**Assignment**: Where the line holding "ein fliegendes" appears, start copying, and continue exactly through the last line of the listing, skipping pictures.

**Listed records**:
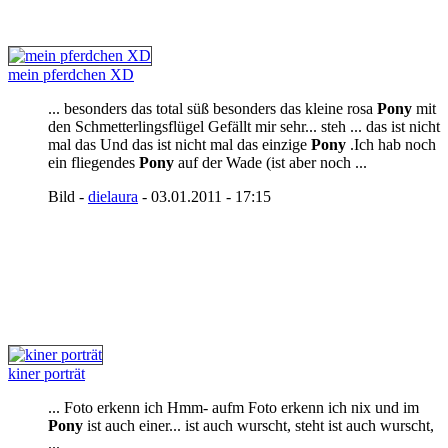
mein pferdchen XD
... besonders das total süß besonders das kleine rosa
Pony
mit
den Schmetterlingsflügel Gefällt mir sehr... steh ... das ist nicht
mal das Und das ist nicht mal das einzige
Pony
.Ich hab noch
ein fliegendes
Pony
auf der Wade (ist aber noch ...
Bild -
dielaura
- 03.01.2011 - 17:15
kiner porträt
... Foto erkenn ich Hmm- aufm Foto erkenn ich nix und im
Pony
ist auch einer... ist auch wurscht, steht ist auch wurscht,
...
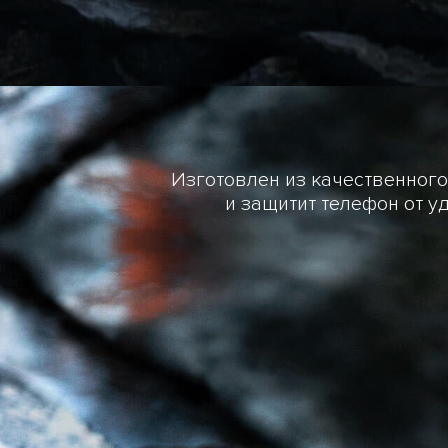
Изготовлен из качественного
и защитит телефон от уд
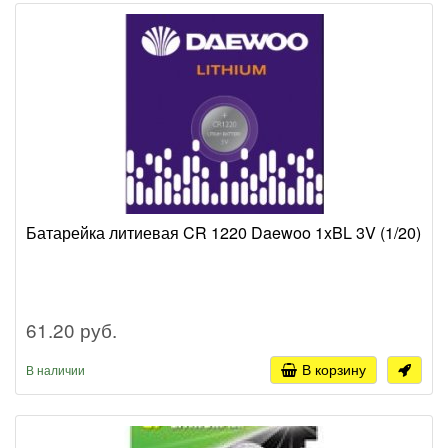
Батарейка литиевая CR 1220 Daewoo 1xBL 3V (1/20)
61.20 руб.
В корзину
В наличии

**Answer area**:
ein fliegendes
Pony
auf der Wade (ist aber noch ...
Bild -
dielaura
- 03.01.2011 - 17:15
kiner porträt
... Foto erkenn ich Hmm- aufm Foto erkenn ich nix und im
Pony
ist auch einer... ist auch wurscht, steht ist auch wurscht,
...
Изготовлен из качественного
и защитит телефон от уд
Батарейка литиевая CR 1220 Daewoo 1xBL 3V (1/20)
61.20 руб.
В корзину
В наличии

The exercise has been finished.